You may optionally set a parent group if you wish to set up a multitenancy application experience. Any users who are a member of the parent group - as well as its parent, and so on - will automatically be associated with the child group’s devices and will, for the purposes of endpoint access, be considered members of that group.
If desired, you may associate devices with this group, and any members of the group (or its parent groups) will in turn be associated with the chosen devices. While it is possible to choose specific devices, we recommend building these associations using Device Tags for simpler management over the life of your application.
Experience groups can be assigned a parent group, and those parents can have parents, and so on. Any user who is assigned to a group is, for most purposes, considered a member of any group who lists that group as a parent, and any group that lists each of those as a parent, etc. It is important to understand this distinction when using groups to manage device and endpoint access.
To view the members of an experience group’s parents, click the “Parent Members” tab on the group detail page. This will display a list of all users who are in the group’s immediate parent, the parent’s parent, etc. Users may not be removed from those groups from this list; rather, you must manage the parents’ membership individual per group.
There are multiple methods for managing a group’s members …
After a group has been created, Experience Users can be added to it from the “Members” tab from the group’s detail page.
At the top of the page is a form where you can enter the email address of one or more Experience Users you would like to assign to the group. After clicking “Assign Members”, those users will then display in the “Current Members” table at the bottom of the page.
To unassign a user from a group, click the “X” icon in that user’s row within the “Current Members” table.
On a user’s detail page, you can manage that individual user’s group membership by adding or removing new groups and submitting the form.
When viewing a list of users (all, assigned or unassigned), you may choose the “Manage Groups” option in each user row’s dropdown menu. This will display a modal similar to the group selector in the user edit page where you may add or remove the group’s assigned members.

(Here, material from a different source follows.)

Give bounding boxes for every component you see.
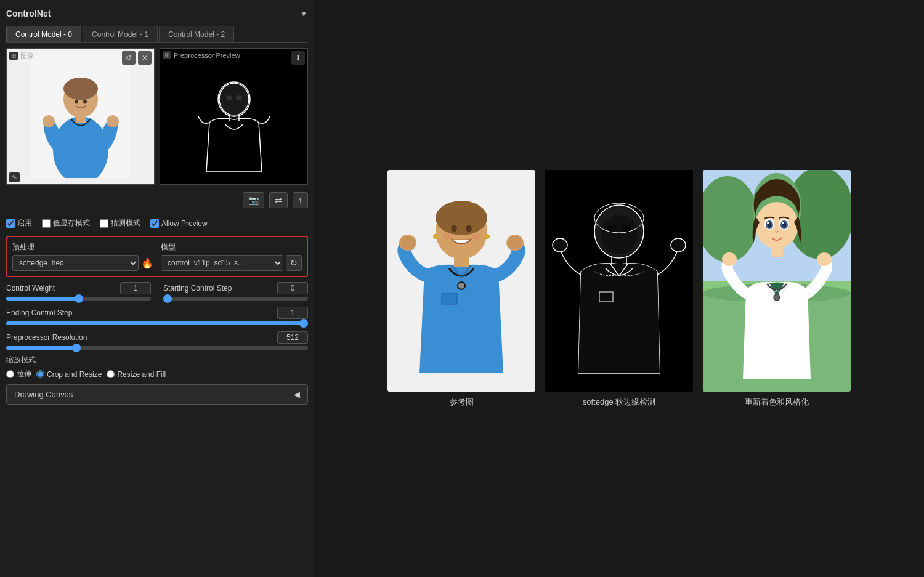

From the same list view, you may also drag rows from the table to the group names in the left column to assign users to those groups.
In addition to simply being a method by which to organize your Experience Users, there are a number of uses for groups when building out your application experience.
By associating devices with an Experience Group, you can expose those devices and their data within dashboard pages using an experience user context variable. Also, using the Device: Get Node, you may retrieve a list of devices associated with an Experience Group or Experience User, which you can then use in your workflow executions and page rendering.
In an experience endpoint’s access control, you may limit an endpoint’s access to “Only users who are in the following groups …” When selected, a request will only be treated as authenticated if the Experience User is signed in AND is a member of one or more of the groups you select.
In a workflow, you may use the Verify Group Node to check if the user making the request is a member of a specific group or one of its ancestors, and you may branch your workflow’s execution based on this. Note that this method is endpoint-agnostic; if you use the first method above to limit the endpoint’s access control, and the user is not a member of one of the selected groups, your workflow will never fire.
In an Experience View, assuming you do not override the context passed to the page, you will have access to the user’s information - including their group membership. Certain portions of the page could be conditionally rendered based on the user’s group membership, such as an “Admin” link that takes the user to a gated portion of your Experience.
A group can be deleted by clicking the “Delete” button in the footer of a group’s edit page. Deleting a group does not delete the users or devices associated with that group.
Note: If any other Experience Group lists the group you wish to delete as its parent, you may not delete that parent group. You must first delete all the child groups or move the child groups to other parents.